(Supplied records Opens)

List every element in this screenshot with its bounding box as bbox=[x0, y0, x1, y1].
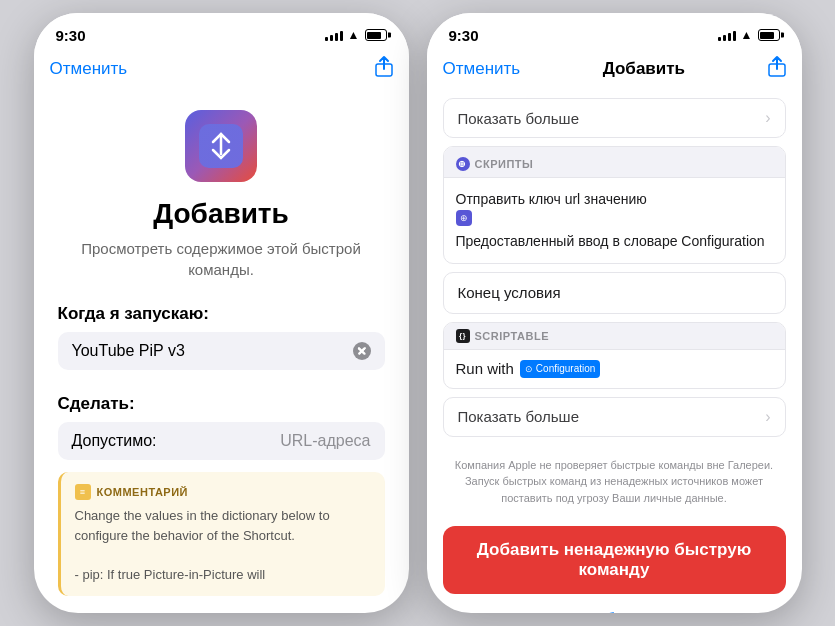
show-more-text-2: Показать больше bbox=[458, 408, 579, 425]
script-content: Отправить ключ url значению ⊕ Предоставл… bbox=[444, 178, 785, 263]
clear-input-button[interactable] bbox=[353, 342, 371, 360]
scriptable-tag: {} SCRIPTABLE bbox=[444, 323, 785, 350]
script-line-1: Отправить ключ url значению bbox=[456, 188, 773, 210]
cancel-button-right[interactable]: Отменить bbox=[443, 59, 521, 79]
cancel-button-left[interactable]: Отменить bbox=[50, 59, 128, 79]
allowed-row: Допустимо: URL-адреса bbox=[58, 422, 385, 460]
shortcut-name-input[interactable]: YouTube PiP v3 bbox=[58, 332, 385, 370]
wifi-icon-left: ▲ bbox=[348, 28, 360, 42]
nav-bar-right: Отменить Добавить bbox=[427, 51, 802, 90]
provided-input-icon: ⊕ bbox=[456, 210, 472, 226]
dont-add-button[interactable]: Не добавлять bbox=[443, 602, 786, 613]
condition-end-row: Конец условия bbox=[443, 272, 786, 314]
comment-label: КОММЕНТАРИЙ bbox=[97, 486, 189, 498]
warning-box: Компания Apple не проверяет быстрые кома… bbox=[451, 449, 778, 515]
dont-add-text: Не добавлять bbox=[559, 610, 668, 613]
battery-fill-left bbox=[367, 32, 381, 39]
config-badge-icon: ⊙ bbox=[525, 364, 533, 374]
status-bar-right: 9:30 ▲ bbox=[427, 13, 802, 51]
signal-bar-r1 bbox=[718, 37, 721, 41]
signal-bars-left bbox=[325, 29, 343, 41]
add-untrusted-shortcut-button[interactable]: Добавить ненадежную быструю команду bbox=[443, 526, 786, 594]
battery-icon-right bbox=[758, 29, 780, 41]
right-phone: 9:30 ▲ Отменить Добавить bbox=[427, 13, 802, 613]
signal-bar-r2 bbox=[723, 35, 726, 41]
status-time-right: 9:30 bbox=[449, 27, 479, 44]
chevron-right-icon-1: › bbox=[765, 109, 770, 127]
status-icons-left: ▲ bbox=[325, 28, 387, 42]
make-label: Сделать: bbox=[58, 394, 385, 414]
share-button-left[interactable] bbox=[375, 55, 393, 82]
wifi-icon-right: ▲ bbox=[741, 28, 753, 42]
script-line-2: ⊕ Предоставленный ввод в словаре Configu… bbox=[456, 210, 773, 252]
dictionary-section: СЛОВАРЬ bbox=[58, 608, 385, 613]
nav-bar-left: Отменить bbox=[34, 51, 409, 90]
dictionary-row: СЛОВАРЬ bbox=[58, 608, 385, 613]
signal-bar-2 bbox=[330, 35, 333, 41]
comment-content: Change the values in the dictionary belo… bbox=[75, 506, 371, 584]
warning-text: Компания Apple не проверяет быстрые кома… bbox=[451, 457, 778, 507]
page-subtitle-left: Просмотреть содержимое этой быстрой кома… bbox=[58, 238, 385, 280]
status-icons-right: ▲ bbox=[718, 28, 780, 42]
status-time-left: 9:30 bbox=[56, 27, 86, 44]
add-btn-text: Добавить ненадежную быструю команду bbox=[477, 540, 751, 579]
scriptable-dot-icon: {} bbox=[456, 329, 470, 343]
allowed-value-text: URL-адреса bbox=[280, 432, 370, 450]
allowed-label-text: Допустимо: bbox=[72, 432, 157, 450]
scrollable-content: Показать больше › ⊕ СКРИПТЫ Отправить кл… bbox=[427, 98, 802, 613]
status-bar-left: 9:30 ▲ bbox=[34, 13, 409, 51]
nav-title-right: Добавить bbox=[603, 59, 685, 79]
battery-icon-left bbox=[365, 29, 387, 41]
signal-bar-r3 bbox=[728, 33, 731, 41]
shortcut-name-text: YouTube PiP v3 bbox=[72, 342, 185, 360]
show-more-text-1: Показать больше bbox=[458, 110, 579, 127]
left-screen-content: Добавить Просмотреть содержимое этой быс… bbox=[34, 90, 409, 613]
page-title-left: Добавить bbox=[153, 198, 289, 230]
battery-fill-right bbox=[760, 32, 774, 39]
comment-icon: ≡ bbox=[75, 484, 91, 500]
share-button-right[interactable] bbox=[768, 55, 786, 82]
signal-bar-4 bbox=[340, 31, 343, 41]
comment-box: ≡ КОММЕНТАРИЙ Change the values in the d… bbox=[58, 472, 385, 596]
right-scroll-area[interactable]: Показать больше › ⊕ СКРИПТЫ Отправить кл… bbox=[427, 90, 802, 613]
left-phone: 9:30 ▲ Отменить bbox=[34, 13, 409, 613]
configuration-badge: ⊙ Configuration bbox=[520, 360, 600, 378]
scripts-dot-icon: ⊕ bbox=[456, 157, 470, 171]
scriptable-content: Run with ⊙ Configuration bbox=[444, 350, 785, 388]
signal-bar-r4 bbox=[733, 31, 736, 41]
comment-header: ≡ КОММЕНТАРИЙ bbox=[75, 484, 371, 500]
run-line: Run with ⊙ Configuration bbox=[456, 360, 773, 378]
scriptable-tag-label: {} SCRIPTABLE bbox=[456, 329, 773, 343]
show-more-button-2[interactable]: Показать больше › bbox=[443, 397, 786, 437]
left-main-content: Добавить Просмотреть содержимое этой быс… bbox=[34, 90, 409, 613]
scripts-tag: ⊕ СКРИПТЫ bbox=[444, 147, 785, 178]
signal-bars-right bbox=[718, 29, 736, 41]
signal-bar-1 bbox=[325, 37, 328, 41]
show-more-button-1[interactable]: Показать больше › bbox=[443, 98, 786, 138]
scriptable-section: {} SCRIPTABLE Run with ⊙ Configuration bbox=[443, 322, 786, 389]
chevron-right-icon-2: › bbox=[765, 408, 770, 426]
condition-end-text: Конец условия bbox=[458, 284, 561, 301]
shortcuts-app-icon bbox=[185, 110, 257, 182]
when-launch-label: Когда я запускаю: bbox=[58, 304, 385, 324]
signal-bar-3 bbox=[335, 33, 338, 41]
scripts-tag-label: ⊕ СКРИПТЫ bbox=[456, 157, 534, 171]
scripts-section: ⊕ СКРИПТЫ Отправить ключ url значению ⊕ … bbox=[443, 146, 786, 264]
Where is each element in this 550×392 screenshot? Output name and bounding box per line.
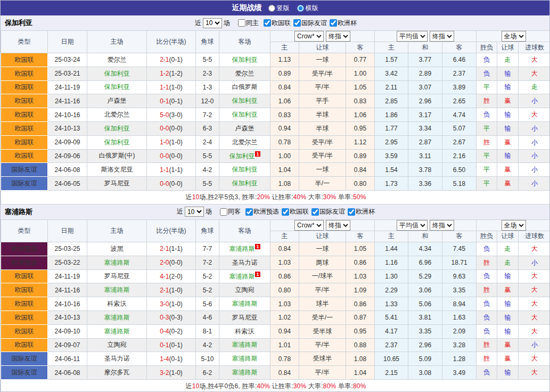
league-checkbox[interactable] [282,208,289,216]
home-odds: 1.04 [270,163,299,177]
column-subheader: 让球 [497,231,519,242]
result-handicap: 赢 [497,163,519,177]
home-team: 圣马力诺 [87,352,147,366]
league-filter[interactable]: 国际友谊 [293,19,327,28]
result-handicap: 走 [497,242,519,256]
avg-draw-odds: 2.87 [408,135,442,149]
away-team: 圣马力诺 [219,256,270,270]
score: 3-0(1-0) [147,297,196,311]
home-team: 波黑 [87,242,147,256]
league-checkbox[interactable] [293,19,301,27]
league-filter[interactable]: 欧洲杯 [330,19,357,28]
avg-draw-odds: 3.36 [408,177,442,191]
odds-source-select[interactable]: 全场 [502,220,526,231]
result-wdl: 负 [477,67,497,80]
odds-source-select[interactable]: 终指 [430,220,454,231]
home-team: 卢森堡 [87,94,147,108]
home-team: 白俄罗斯(中) [87,149,147,163]
result-goals: 小 [519,338,550,352]
column-subheader: 主 [375,231,408,242]
away-odds: 0.80 [346,177,375,191]
league-checkbox[interactable] [330,19,337,27]
match-date: 24-09-06 [48,149,87,163]
match-date: 24-09-09 [48,135,87,149]
corners: 4-2 [196,338,219,352]
match-row: 欧洲预选25-03-22塞浦路斯2-0(0-0)7-2圣马力诺1.03两球0.8… [1,256,550,270]
match-count-select[interactable]: 10 [185,207,204,217]
league-checkbox[interactable] [264,19,271,27]
home-team: 爱尔兰 [87,53,147,67]
competition-badge: 国际友谊 [1,163,48,177]
odds-source-select[interactable]: 终指 [430,31,454,42]
home-team: 摩尔多瓦 [87,366,147,380]
odds-source-select[interactable]: Crow* [294,220,324,231]
handicap-line: 受平/半 [299,135,346,149]
summary-row: 近10场,胜4平0负6, 胜率:40% 让胜率:30% 大率:80% 单率:80… [1,379,550,392]
away-team: 保加利亚 [219,94,270,108]
corners: 2-4 [196,135,219,149]
corners: 4-6 [196,311,219,324]
same-venue-checkbox[interactable] [220,208,227,216]
league-filter[interactable]: 国际友谊 [311,207,345,216]
away-team: 保加利亚1 [219,149,270,163]
sections-container: 保加利亚近10场同主欧国联国际友谊欧洲杯类型日期主场比分(半场)角球客场Crow… [1,15,549,392]
layout-option-vertical[interactable]: 竖版 [268,4,290,13]
result-goals: 大 [519,67,550,80]
handicap-line: 平/半 [299,366,346,380]
layout-option-horizontal[interactable]: 横版 [297,4,318,13]
competition-badge: 欧国联 [1,108,48,122]
odds-source-select[interactable]: Crow* [294,31,324,42]
same-venue-checkbox[interactable] [238,19,245,27]
away-team: 塞浦路斯1 [219,270,270,283]
result-handicap: 输 [497,297,519,311]
layout-radio[interactable] [297,5,304,12]
competition-badge: 欧国联 [1,121,48,135]
handicap-line: 平手 [299,94,346,108]
away-team: 塞浦路斯 [219,338,270,352]
odds-source-select[interactable]: 平均值 [397,31,428,42]
league-filter[interactable]: 欧国联 [282,207,309,216]
avg-away-odds: 7.45 [442,242,477,256]
result-wdl: 平 [477,121,497,135]
league-checkbox[interactable] [348,208,355,216]
result-wdl: 负 [477,366,497,380]
league-filter[interactable]: 欧洲预选 [245,207,279,216]
avg-home-odds: 1.77 [375,121,408,135]
match-row: 欧国联24-10-16北爱尔兰5-0(3-0)7-2保加利亚0.83半球1.06… [1,108,550,122]
avg-away-odds: 18.71 [442,256,477,270]
avg-away-odds: 5.07 [442,121,477,135]
result-goals: 小 [519,163,550,177]
same-venue-filter[interactable]: 同主 [238,19,259,28]
odds-source-select[interactable]: 终指 [326,220,350,231]
rank-badge: 1 [255,272,260,277]
match-count-select[interactable]: 10 [203,18,222,28]
league-filter[interactable]: 欧洲杯 [348,207,375,216]
league-filter[interactable]: 欧国联 [264,19,291,28]
odds-source-select[interactable]: 终指 [326,31,350,42]
matches-table: 类型日期主场比分(半场)角球客场Crow*终指平均值终指全场主让球客主和客胜负让… [1,30,550,205]
column-header: 日期 [48,219,87,242]
match-row: 欧国联24-09-10塞浦路斯0-4(0-2)8-1科索沃0.94受半球0.95… [1,324,550,338]
match-date: 24-06-08 [48,366,87,380]
layout-radio[interactable] [268,5,275,12]
column-header: 类型 [1,219,48,242]
handicap-line: 半/一 [299,177,346,191]
avg-draw-odds: 5.09 [408,352,442,366]
away-team: 白俄罗斯 [219,80,270,94]
filter-bar: 塞浦路斯近10场同客欧洲预选欧国联国际友谊欧洲杯 [1,205,549,219]
home-team: 塞浦路斯 [87,324,147,338]
league-checkbox[interactable] [311,208,319,216]
odds-source-select[interactable]: 平均值 [397,220,428,231]
league-checkbox[interactable] [245,208,253,216]
result-wdl: 平 [477,177,497,191]
home-team: 保加利亚 [87,80,147,94]
match-date: 24-11-16 [48,94,87,108]
odds-source-select[interactable]: 全场 [502,31,526,42]
same-venue-filter[interactable]: 同客 [220,207,241,216]
away-team: 塞浦路斯 [219,366,270,380]
column-subheader: 客 [442,231,477,242]
match-date: 24-06-05 [48,177,87,191]
match-row: 欧国联24-11-19罗马尼亚4-1(2-0)5-2塞浦路斯10.86一/球半1… [1,270,550,283]
away-team: 保加利亚 [219,177,270,191]
column-header: 日期 [48,31,87,53]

(Supplied records Closes)

**How to complete this task:**
Please filter the data down to the lines containing the word "wifi".

**Exercise answer:**
wifi-icon-left: ▲ bbox=[348, 28, 360, 42]
wifi-icon-right: ▲ bbox=[741, 28, 753, 42]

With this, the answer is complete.